_About this exercise_. State the number of lines in the following data that include the word "Login", with no other text.

Input data Block Start

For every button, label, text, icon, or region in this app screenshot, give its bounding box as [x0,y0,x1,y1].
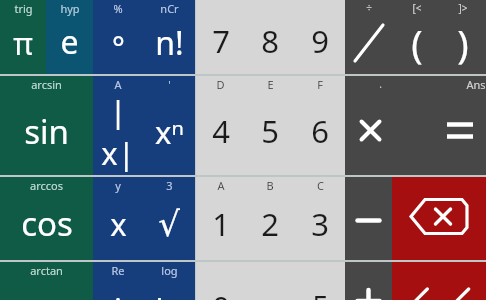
staticText: F [317,77,323,92]
staticText: i [114,288,122,300]
button[interactable]: A [93,76,143,175]
staticText: cos [21,201,73,246]
button[interactable]: 3 [143,177,195,260]
button[interactable]: . [345,76,416,175]
staticText: arcsin [31,77,62,92]
staticText: hyp [60,1,80,16]
staticText: sin [24,109,69,154]
staticText: . [379,77,382,91]
staticText: √ [158,204,180,244]
staticText: A [217,178,225,193]
button[interactable]: A [196,177,245,260]
button[interactable]: 7 [196,0,245,74]
staticText: 5 [261,110,279,152]
staticText: ]> [458,1,468,15]
staticText: nCr [160,1,179,16]
staticText: 8 [261,20,279,62]
staticText: 2 [261,203,279,245]
staticText: ln [155,288,183,300]
staticText: arctan [30,263,63,278]
staticText: 6 [311,110,329,152]
staticText: E [312,287,328,300]
staticText: A [114,77,122,92]
staticText: n! [155,21,184,65]
staticText: π [13,23,33,64]
staticText: E [267,77,274,92]
button[interactable] [345,177,392,260]
button[interactable]: 0 [196,262,245,300]
button[interactable]: [< [393,0,440,74]
staticText: ° [112,27,125,68]
staticText: Re [111,263,125,278]
button[interactable]: nCr [143,0,195,74]
button[interactable]: B [245,177,295,260]
button[interactable]: ]> [440,0,486,74]
button[interactable]: arctan [0,262,93,300]
staticText: ' [168,77,171,92]
button[interactable]: % [93,0,143,74]
staticText: trig [14,1,33,16]
staticText: B [266,178,274,193]
button[interactable]: log [143,262,195,300]
staticText: 9 [311,20,329,62]
staticText: 0 [212,286,230,300]
button[interactable]: Re [93,262,143,300]
staticText: ) [457,17,469,69]
staticText: % [113,1,123,16]
button[interactable]: D [196,76,245,175]
staticText: 3 [311,203,329,245]
button[interactable]: ÷ [345,0,393,74]
staticText: C [317,178,324,193]
button[interactable]: Delete [392,177,486,260]
staticText: 7 [212,20,230,62]
button[interactable]: arccos [0,177,93,260]
button[interactable]: ' [143,76,195,175]
staticText: |x| [93,90,143,174]
button[interactable]: F [295,76,345,175]
button[interactable]: arcsin [0,76,93,175]
button[interactable]: 8 [245,0,295,74]
staticText: arccos [30,178,63,193]
staticText: y [115,178,121,193]
button[interactable]: trig [0,0,46,74]
staticText: 1 [212,203,230,245]
staticText: Ans [466,77,486,92]
staticText: ÷ [366,1,372,15]
staticText: e [60,20,79,64]
button[interactable]: E [245,76,295,175]
button[interactable]: Ans [416,76,486,175]
button[interactable]: y [93,177,143,260]
button[interactable]: hyp [46,0,93,74]
staticText: 4 [212,110,230,152]
staticText: x [110,203,127,245]
staticText: 3 [166,178,173,193]
button[interactable]: Clear [392,262,486,300]
button[interactable]: E [295,262,345,300]
staticText: D [216,77,225,92]
button[interactable]: 9 [295,0,345,74]
button[interactable]: C [295,177,345,260]
staticText: xⁿ [155,111,184,153]
button[interactable] [345,262,392,300]
staticText: log [161,263,178,278]
staticText: [< [412,1,422,15]
staticText: ( [411,17,423,69]
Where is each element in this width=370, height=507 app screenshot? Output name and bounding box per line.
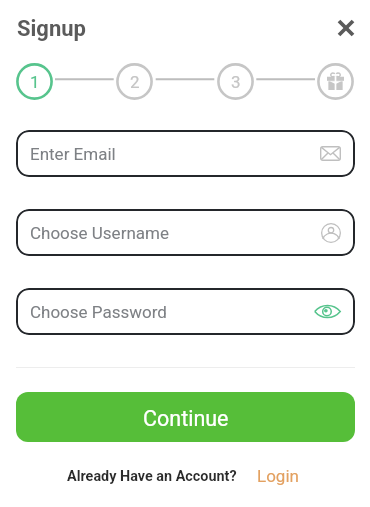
button[interactable]: Login (257, 466, 299, 486)
button[interactable]: Step 3 (217, 63, 254, 100)
button[interactable]: Step 2 (116, 63, 153, 100)
staticText: Choose Username (30, 223, 169, 243)
button[interactable]: Step 1 (16, 63, 53, 100)
staticText: 3 (231, 72, 241, 92)
staticText: 2 (130, 72, 140, 92)
button[interactable]: Reward step (317, 63, 354, 100)
button[interactable]: Choose Password (16, 288, 355, 335)
button[interactable]: Close (332, 14, 360, 42)
staticText: Choose Password (30, 302, 167, 322)
staticText: Login (257, 466, 299, 486)
button[interactable]: Enter Email (16, 130, 355, 177)
staticText: Enter Email (30, 144, 116, 164)
staticText: Already Have an Account? (67, 468, 237, 485)
button[interactable]: Choose Username (16, 209, 355, 256)
staticText: 1 (30, 72, 40, 92)
staticText: Continue (143, 406, 229, 431)
staticText: Signup (17, 16, 86, 42)
button[interactable]: Continue (16, 392, 355, 442)
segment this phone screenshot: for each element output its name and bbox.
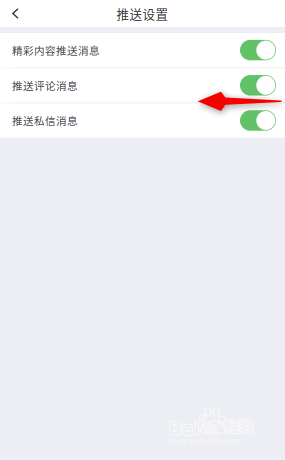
staticText: 经验	[226, 415, 254, 436]
staticText: Bai	[169, 418, 200, 438]
staticText: du	[205, 422, 219, 434]
staticText: Bai	[168, 420, 200, 440]
staticText: du	[204, 421, 218, 433]
staticText: 精彩内容推送消息	[12, 42, 100, 58]
staticText: 推送私信消息	[12, 113, 78, 128]
staticText: 经验	[225, 416, 253, 436]
staticText: du	[204, 423, 218, 435]
staticText: du	[204, 422, 218, 434]
staticText: Bai	[168, 418, 200, 438]
button[interactable]: Back	[0, 0, 30, 27]
staticText: du	[205, 423, 219, 435]
staticText: du	[203, 423, 217, 435]
button[interactable]: 推送私信消息	[0, 103, 285, 138]
staticText: 经验	[226, 416, 254, 436]
staticText: Bai	[168, 420, 199, 440]
staticText: 经验	[225, 414, 253, 435]
button[interactable]: 推送评论消息	[0, 68, 285, 102]
staticText: 经验	[226, 414, 254, 435]
staticText: 经验	[225, 415, 253, 436]
staticText: Bai	[169, 419, 200, 439]
staticText: 推送评论消息	[12, 78, 78, 93]
staticText: 经验	[226, 415, 254, 436]
staticText: 推送设置	[116, 4, 168, 22]
staticText: Bai	[168, 419, 200, 439]
staticText: du	[203, 422, 217, 434]
staticText: Bai	[168, 419, 199, 439]
staticText: Bai	[168, 418, 199, 438]
staticText: 经验	[226, 414, 254, 435]
staticText: Bai	[169, 420, 200, 440]
staticText: du	[203, 421, 217, 433]
button[interactable]: 精彩内容推送消息	[0, 33, 285, 67]
staticText: du	[205, 421, 219, 433]
staticText: 经验	[226, 416, 254, 436]
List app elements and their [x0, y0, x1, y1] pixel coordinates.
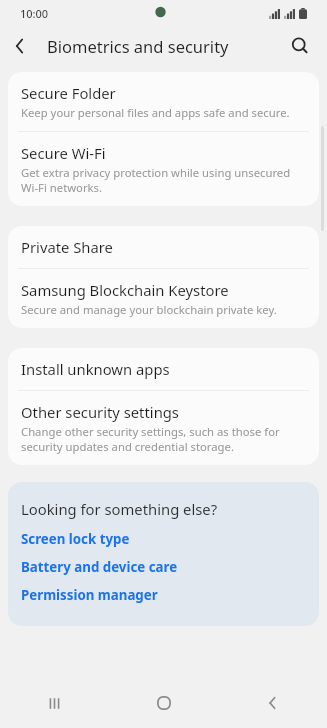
- staticText: Secure and manage your blockchain privat…: [21, 302, 277, 317]
- staticText: Get extra privacy protection while using…: [21, 165, 303, 195]
- button[interactable]: Secure Folder: [8, 72, 319, 131]
- staticText: Other security settings: [21, 402, 179, 422]
- staticText: Change other security settings, such as …: [21, 424, 303, 454]
- staticText: Secure Wi-Fi: [21, 143, 106, 163]
- button[interactable]: Other security settings: [8, 391, 319, 465]
- staticText: Screen lock type: [21, 530, 130, 548]
- button[interactable]: Search: [280, 26, 320, 66]
- staticText: 10:00: [20, 6, 49, 21]
- button[interactable]: Samsung Blockchain Keystore: [8, 269, 319, 328]
- button[interactable]: Back: [0, 26, 40, 66]
- staticText: Secure Folder: [21, 83, 116, 103]
- staticText: Samsung Blockchain Keystore: [21, 280, 229, 300]
- staticText: Looking for something else?: [21, 499, 218, 519]
- staticText: Install unknown apps: [21, 359, 170, 379]
- staticText: Keep your personal files and apps safe a…: [21, 105, 290, 120]
- button[interactable]: Recents: [0, 678, 109, 728]
- staticText: Private Share: [21, 237, 113, 257]
- button[interactable]: Secure Wi-Fi: [8, 132, 319, 206]
- button[interactable]: Screen lock type: [21, 530, 130, 548]
- staticText: Battery and device care: [21, 558, 178, 576]
- button[interactable]: Battery and device care: [21, 558, 178, 576]
- button[interactable]: Home: [109, 678, 218, 728]
- button[interactable]: Back: [218, 678, 327, 728]
- staticText: Biometrics and security: [47, 35, 229, 57]
- staticText: Permission manager: [21, 586, 158, 604]
- button[interactable]: Permission manager: [21, 586, 158, 604]
- button[interactable]: Install unknown apps: [8, 348, 319, 390]
- button[interactable]: Private Share: [8, 226, 319, 268]
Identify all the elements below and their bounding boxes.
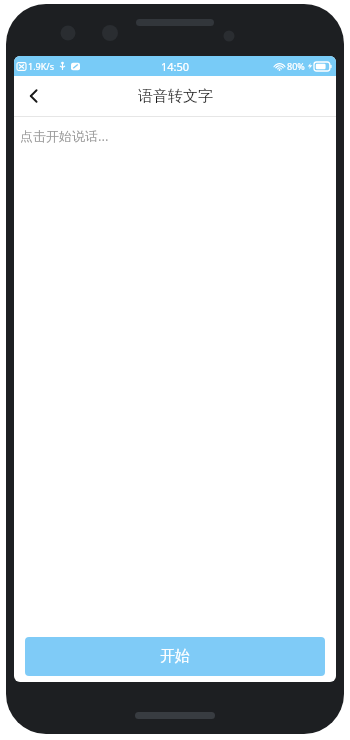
staticText: 点击开始说话... (20, 127, 109, 145)
staticText: 14:50 (161, 59, 190, 74)
staticText: 80% (287, 60, 305, 72)
staticText: 语音转文字 (138, 87, 213, 106)
button[interactable]: Back (14, 76, 54, 116)
button[interactable]: 开始 (25, 637, 325, 676)
staticText: 开始 (160, 647, 190, 666)
staticText: 1.9K/s (28, 60, 54, 72)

Input data Block End

_Output for this exercise_. 2